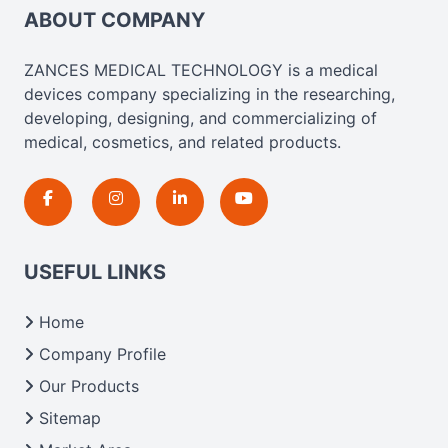
ABOUT COMPANY
ZANCES MEDICAL TECHNOLOGY is a medical
devices company specializing in the researching,
developing, designing, and commercializing of
medical, cosmetics, and related products.
USEFUL LINKS
Home
Company Profile
Our Products
Sitemap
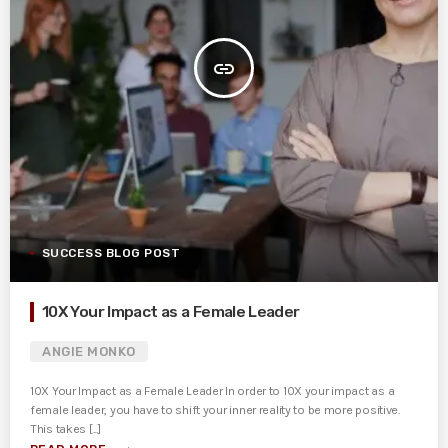
insert_link
SUCCESS BLOG POST
10X Your Impact as a Female Leader
ANGIE MONKO
10X Your Impact as a Female Leader In order to 10X your impact as a
female leader, you have to shift your inner reality to be more positive.
This takes [...]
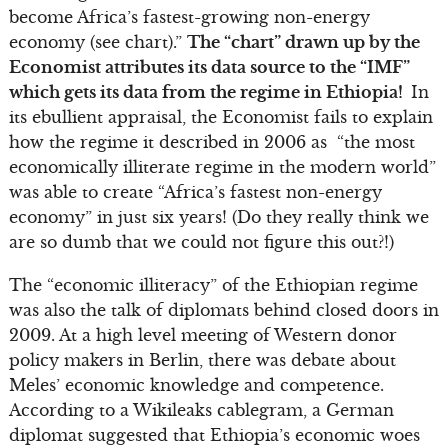
become Africa’s fastest-growing non-energy
economy (see chart).”
The “chart” drawn up by the
Economist attributes its data source to the “IMF”
which gets its data from the regime in Ethiopia!
In
its ebullient appraisal, the Economist fails to explain
how the regime it described in 2006 as “the most
economically illiterate regime in the modern world”
was able to create “Africa’s fastest non-energy
economy” in just six years! (Do they really think we
are so dumb that we could not figure this out?!)
The “economic illiteracy” of the Ethiopian regime
was also the talk of diplomats behind closed doors in
2009. At a high level meeting of Western donor
policy makers in Berlin, there was debate about
Meles’ economic knowledge and competence.
According to a Wikileaks cablegram, a German
diplomat suggested that Ethiopia’s economic woes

» Your instructions: The answer must consist solely of the lines from the first line of the data through the line containing "really think we", inclusive, reproduced exactly and without pictures.

» Written solution:
ABOUT COMPANY
ZANCES MEDICAL TECHNOLOGY is a medical
devices company specializing in the researching,
developing, designing, and commercializing of
medical, cosmetics, and related products.
USEFUL LINKS
Home
Company Profile
Our Products
Sitemap
insert_link
SUCCESS BLOG POST
10X Your Impact as a Female Leader
ANGIE MONKO
10X Your Impact as a Female Leader In order to 10X your impact as a
female leader, you have to shift your inner reality to be more positive.
This takes [...]
become Africa’s fastest-growing non-energy
economy (see chart).”
The “chart” drawn up by the
Economist attributes its data source to the “IMF”
which gets its data from the regime in Ethiopia!
In
its ebullient appraisal, the Economist fails to explain
how the regime it described in 2006 as “the most
economically illiterate regime in the modern world”
was able to create “Africa’s fastest non-energy
economy” in just six years! (Do they really think we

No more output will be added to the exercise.